About this task - Take the entries below and print, exactly, the stretch from the line containing "Lydia Hawthorne" through the line containing "es in the world.", both included.

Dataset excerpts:
__________

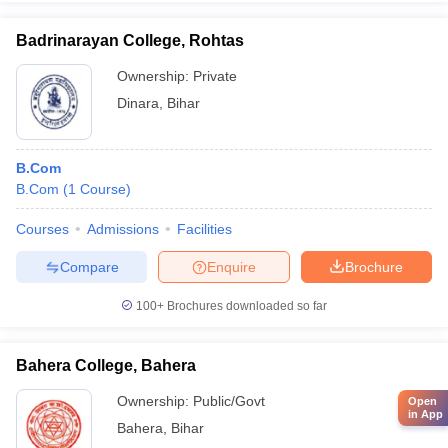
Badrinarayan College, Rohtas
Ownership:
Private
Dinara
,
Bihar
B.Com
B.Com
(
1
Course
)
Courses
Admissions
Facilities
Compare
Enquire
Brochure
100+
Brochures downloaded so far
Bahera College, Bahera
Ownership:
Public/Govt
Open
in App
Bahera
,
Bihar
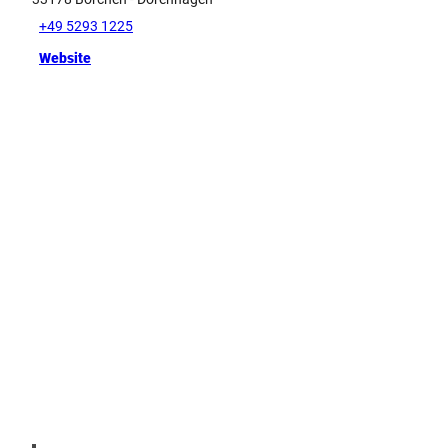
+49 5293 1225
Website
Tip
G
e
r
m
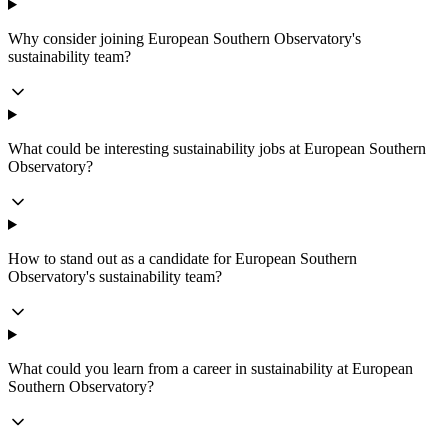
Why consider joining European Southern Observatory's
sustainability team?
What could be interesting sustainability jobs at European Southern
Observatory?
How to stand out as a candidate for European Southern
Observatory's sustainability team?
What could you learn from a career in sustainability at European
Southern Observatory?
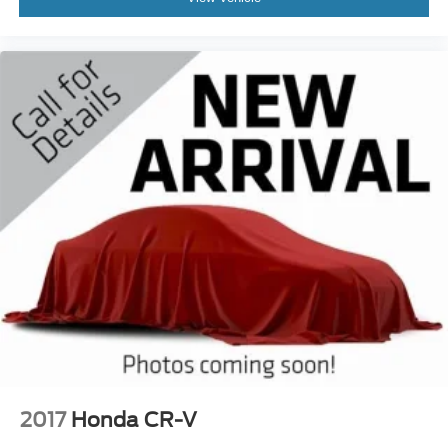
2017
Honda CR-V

__________

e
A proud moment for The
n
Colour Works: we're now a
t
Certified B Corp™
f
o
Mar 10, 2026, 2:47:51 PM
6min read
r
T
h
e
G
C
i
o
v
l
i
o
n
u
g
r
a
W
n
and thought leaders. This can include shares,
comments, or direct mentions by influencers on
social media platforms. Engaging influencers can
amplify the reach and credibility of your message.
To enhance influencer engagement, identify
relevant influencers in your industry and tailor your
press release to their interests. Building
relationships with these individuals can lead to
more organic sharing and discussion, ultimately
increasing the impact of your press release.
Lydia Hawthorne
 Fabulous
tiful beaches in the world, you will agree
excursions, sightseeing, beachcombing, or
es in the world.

__________

Result of the exercise -
Lydia Hawthorne
 Fabulous
tiful beaches in the world, you will agree
excursions, sightseeing, beachcombing, or
es in the world.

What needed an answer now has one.